SEQUOIADB's data model is a document-based model stored in JSON format, so SEQUOIADB has the data flexibility and scalability of both document-based and NoSQL databases. SEQUOIADB's document Data model not only simplifies the process of data access, but also greatly improves the flexibility of data. In the application, it not only avoids the troublesome link of the design pattern, but also adapts well to the high concurrency, real-time and distributed requirements of the Big Data era.

The spanning of relational database to document type database

Contact Us

The content source of this page is from Internet, which doesn't represent Alibaba Cloud's opinion; products and services mentioned on that page don't have any relationship with Alibaba Cloud. If the content of the page makes you feel confusing, please write us an email, we will handle the problem within 5 days after receiving your email.

If you find any instances of plagiarism from the community, please send an email to: info-contact@alibabacloud.com and provide relevant evidence.
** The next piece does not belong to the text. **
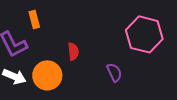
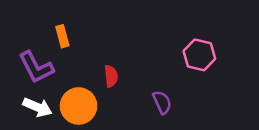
pink hexagon: (144, 34) -> (199, 55), size x0.7

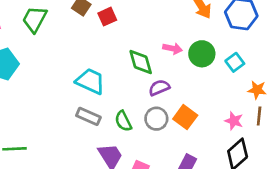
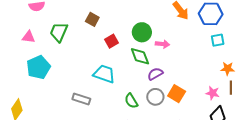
red square: (107, 17) -> (112, 41), moved
green circle: (202, 54) -> (142, 32), moved
cyan square: (235, 62) -> (218, 40), moved, turned 32
gray rectangle: (88, 116) -> (81, 99), moved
A staff member will contact you within 5 working days.

A Free Trial That Lets You Build Big!

Start building with 50+ products and up to 12 months usage for Elastic Compute Service

  • Sales Support

    1 on 1 presale consultation

  • After-Sales Support

    24/7 Technical Support 6 Free Tickets per Quarter Faster Response

  • Alibaba Cloud offers highly flexible support services tailored to meet your exact needs.